Sicurezza stradale in Europa: vittime in calo del 19% dal 2010 al 2016

“Risultati incoraggianti” per la sicurezza stradale in Europa ma necessità di proseguire negli sforzi per ridurre il numero di vittime: così la Commissione europea presenta gli ultimi dati sulle vittime della strada, che nel 2016 sono diminuite del 2% rispetto all’anno precedente. I numeri, visti tutti insieme, sono impressionanti: lo scorso anno sulla strade dell’Unione hanno perso la vita 25.500 persone, 600 in meno del 2015, 6 mila in meno rispetto al 2010. Sono 135 mila, secondo le stime della Commissione, le persone rimaste gravemente ferite – soprattutto pedoni,  motociclisti e ciclisti, che rappresentano le persone più vulnerabili.

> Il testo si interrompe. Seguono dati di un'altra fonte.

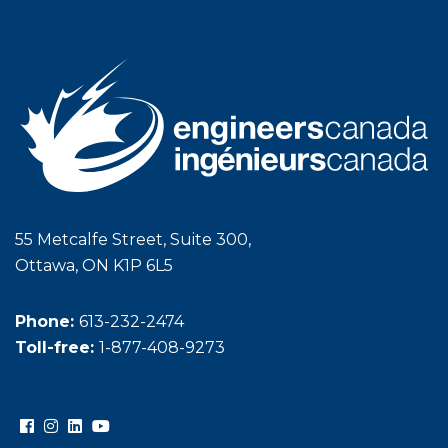
55 Metcalfe Street, Suite 300,
Ottawa, ON K1P 6L5
Phone:
613-232-2474
Toll-free:
1-877-408-9273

sicurezza stradaleSono numeri considerati indicativi di un miglioramento perché, dopo due anni, nel 2016 sono tornati a diminuire. Così negli ultimi sei anni il numero delle vittime della strada si è ridotto del 19% nell’Unione europea, con percentuali molto diverse da paese a paese. Nel confronto fra il 2015 e il 2016 c’è una tendenza più differenziata (per il 2016 i dati sono comunque provvisori). Le vittime della strada in un anno sono infatti diminuite del 13% in Belgio, dell’11% in Austria, del 10% in Portogallo, ma sono aumentate del 18% in Danimarca e del 13% in Irlanda; in Germania la flessione è del 7% mentre in Francia il dato è stabile; Spagna e Grecia segnano un aumento del 2% mentre il calo è stato del 22% in Lituania. L’Italia registra,  dal 2015 al 2016, una diminuzione delle vittime del 5%, ma il dato è una stima basata sui dati del periodo gennaio-giugno.

La riduzione, come detto, è del 19% dal 2010 al 2016. Spiega la Commissione Ue: “Benché incoraggiante, questo ritmo potrebbe essere insufficiente se l’UE vuole raggiungere l’obiettivo di dimezzare il numero di vittime della strada tra il 2010 e il 2020. Ciò impone di intensificare gli sforzi di tutte le parti interessate e in particolare quelli delle autorità nazionali e locali, responsabili della maggior parte degli interventi quotidiani, come l’applicazione delle norme e la sensibilizzazione”.

Commenta Violeta Bulc, Commissaria per i Trasporti: “Le statistiche odierne indicano un miglioramento, che dobbiamo portare avanti. Ma non sono i numeri a preoccuparmi: ciò che mi sta più a cuore sono le vite perse e le famiglie delle vittime. Proprio oggi altre 70 persone moriranno sulle strade dell’UE e un numero cinque volte più alto subirà ferite gravi! Invito tutte le parti interessate a intensificare gli sforzi in modo da raggiungere l’obiettivo di dimezzare il numero delle vittime della strada tra il 2010 e il 2020.”